In the example, the second action compared to cache is the upper
casing of the output. Even though the generation of ~out.txt~ depends
on the non-reproducible ~hello~, the file itself is reproducible.
Therefore, the follow-up actions are checked as well.

For this simple example, reading the console output is enough to understand
what's going on. However, checking for reproducibility usually is part
of a larger, quality-assurance process. To support the automation of such
processes, the findings can also be reported in machine-readable form.

#+BEGIN_SRC sh
$ just-mr rebuild --dump-flaky flakes.json --dump-graph actions.json
[...]
$ cat flakes.json
{
  "cache misses": [
    "ca45feffd2bab3bdbf752db7c89c451ce99d4803",
    "eff0117276a0ad65a331eb29a2393a9b6e106e4b",
    "1eef99333e887f2aa78d2eaee0a7c172db66009c",
    "72a337628fa6187513818d5d8d00d36fbdb6923e"
  ],
  "flaky actions": {
    "c854a382ea26628e1a5b8d4af00d6d0cef433436": {
      "version.h": {
        "cached": {
          "file_type": "f",
          "id": "789a29f39b6aa966f91776bfe092e247614e6acd",
          "size": 39
        },
        "rebuilt": {
          "file_type": "f",
          "id": "4b5e64f324745d628c893f9d7e29ce7febdfdd0c",
          "size": 39
        }
      }
    }
  }
}$
#+END_SRC

The file reports the flaky actions together with the non-reproducible
artifacts they generated, reporting both, the cached and the newly
generated output. The files themselves can be obtained via ~just
install-cas~ as usual, allowing deeper comparison of the outputs.
The full definitions of the actions can be found in the action graph,
in the example dumped as well as ~actions.json~; this definition
also includes the origins for each action, i.e., the configured
targets that requested the respective action.

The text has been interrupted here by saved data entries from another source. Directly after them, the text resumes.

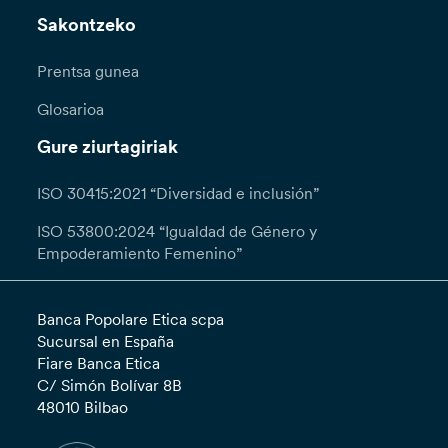
Sakontzeko
Prentsa gunea
Glosarioa
Gure ziurtagiriak
ISO 30415:2021 “Diversidad e inclusión”
ISO 53800:2024 “Igualdad de Género y
Empoderamiento Femenino”
Banca Popolare Etica scpa
Sucursal en España
Fiare Banca Etica
C/ Simón Bolívar 8B
48010 Bilbao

** Comparing build environments

Simply rebuilding on the same machine is good way to detect embedded
time stamps of sufficiently small granularity; for other sources of
non-reproducibility, however, more modifications of the environment
are necessary.

A simple, but effective, way for modifying the build environment
is the option ~-L~ to the set the local launcher, a list of
strings the argument vector is prefixed with before the action is
executed. The default ~["env", "--"]~ simply resolves the program
to be executed in the current value of ~PATH~, but a different
value for the launcher can obviously be used to set environment
variables like ~LD_PRELOAD~. Relevant libraries and tools
include [[https://github.com/wolfcw/libfaketime][libfaketime]],
[[https://github.com/dtcooper/fakehostname][fakehostname]],
and [[https://salsa.debian.org/reproducible-builds/disorderfs][disorderfs]].

More variation can be achieved by comparing remote execution builds,
either for two different remote-execution end points or comparing
one remote-execution end point to the local build. The latter is
also a good way to find out where a build that "works on my machine"
differs. The endpoint on which the rebuild is executed can be set,
in the same way as for build with the ~-r~ option; the cache end
point to compare against can be set via the ~--vs~ option.